**** Records for this exercise ****

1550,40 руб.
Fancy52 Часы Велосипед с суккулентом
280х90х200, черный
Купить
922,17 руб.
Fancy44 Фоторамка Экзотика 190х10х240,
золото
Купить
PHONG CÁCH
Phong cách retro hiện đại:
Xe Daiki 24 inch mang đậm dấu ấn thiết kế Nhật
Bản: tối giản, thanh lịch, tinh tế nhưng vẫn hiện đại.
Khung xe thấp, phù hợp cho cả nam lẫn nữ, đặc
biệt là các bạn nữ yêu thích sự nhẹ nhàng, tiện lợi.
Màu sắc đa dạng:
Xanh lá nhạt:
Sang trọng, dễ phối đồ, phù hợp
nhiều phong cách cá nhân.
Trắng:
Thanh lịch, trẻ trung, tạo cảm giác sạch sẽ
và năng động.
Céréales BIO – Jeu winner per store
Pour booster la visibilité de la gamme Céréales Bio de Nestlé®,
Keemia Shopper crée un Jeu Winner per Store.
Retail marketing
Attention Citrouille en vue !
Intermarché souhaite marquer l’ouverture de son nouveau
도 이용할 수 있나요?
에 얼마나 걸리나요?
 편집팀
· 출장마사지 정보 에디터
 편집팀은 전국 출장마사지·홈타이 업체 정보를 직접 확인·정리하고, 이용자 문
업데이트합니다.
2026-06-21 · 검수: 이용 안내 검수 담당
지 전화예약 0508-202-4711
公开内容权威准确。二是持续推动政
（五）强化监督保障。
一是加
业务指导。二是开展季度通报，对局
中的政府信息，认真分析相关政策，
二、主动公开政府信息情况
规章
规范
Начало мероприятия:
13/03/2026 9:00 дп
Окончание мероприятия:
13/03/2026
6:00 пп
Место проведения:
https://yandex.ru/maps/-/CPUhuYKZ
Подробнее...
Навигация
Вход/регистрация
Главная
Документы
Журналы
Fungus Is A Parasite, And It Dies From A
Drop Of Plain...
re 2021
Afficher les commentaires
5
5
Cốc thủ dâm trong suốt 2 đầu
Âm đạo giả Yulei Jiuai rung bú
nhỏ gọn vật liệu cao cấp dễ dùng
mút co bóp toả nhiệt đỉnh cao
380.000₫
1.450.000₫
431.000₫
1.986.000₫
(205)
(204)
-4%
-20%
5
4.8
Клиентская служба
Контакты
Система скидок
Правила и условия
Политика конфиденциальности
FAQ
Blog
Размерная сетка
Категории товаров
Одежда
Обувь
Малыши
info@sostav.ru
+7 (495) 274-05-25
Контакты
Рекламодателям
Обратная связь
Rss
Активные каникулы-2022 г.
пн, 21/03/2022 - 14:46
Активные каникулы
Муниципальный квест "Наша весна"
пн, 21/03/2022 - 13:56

****

Problem
Which lines of the listing contain the word "hiện"? Copy each of them.

Solution to the exercise
Phong cách retro hiện đại:
Bản: tối giản, thanh lịch, tinh tế nhưng vẫn hiện đại.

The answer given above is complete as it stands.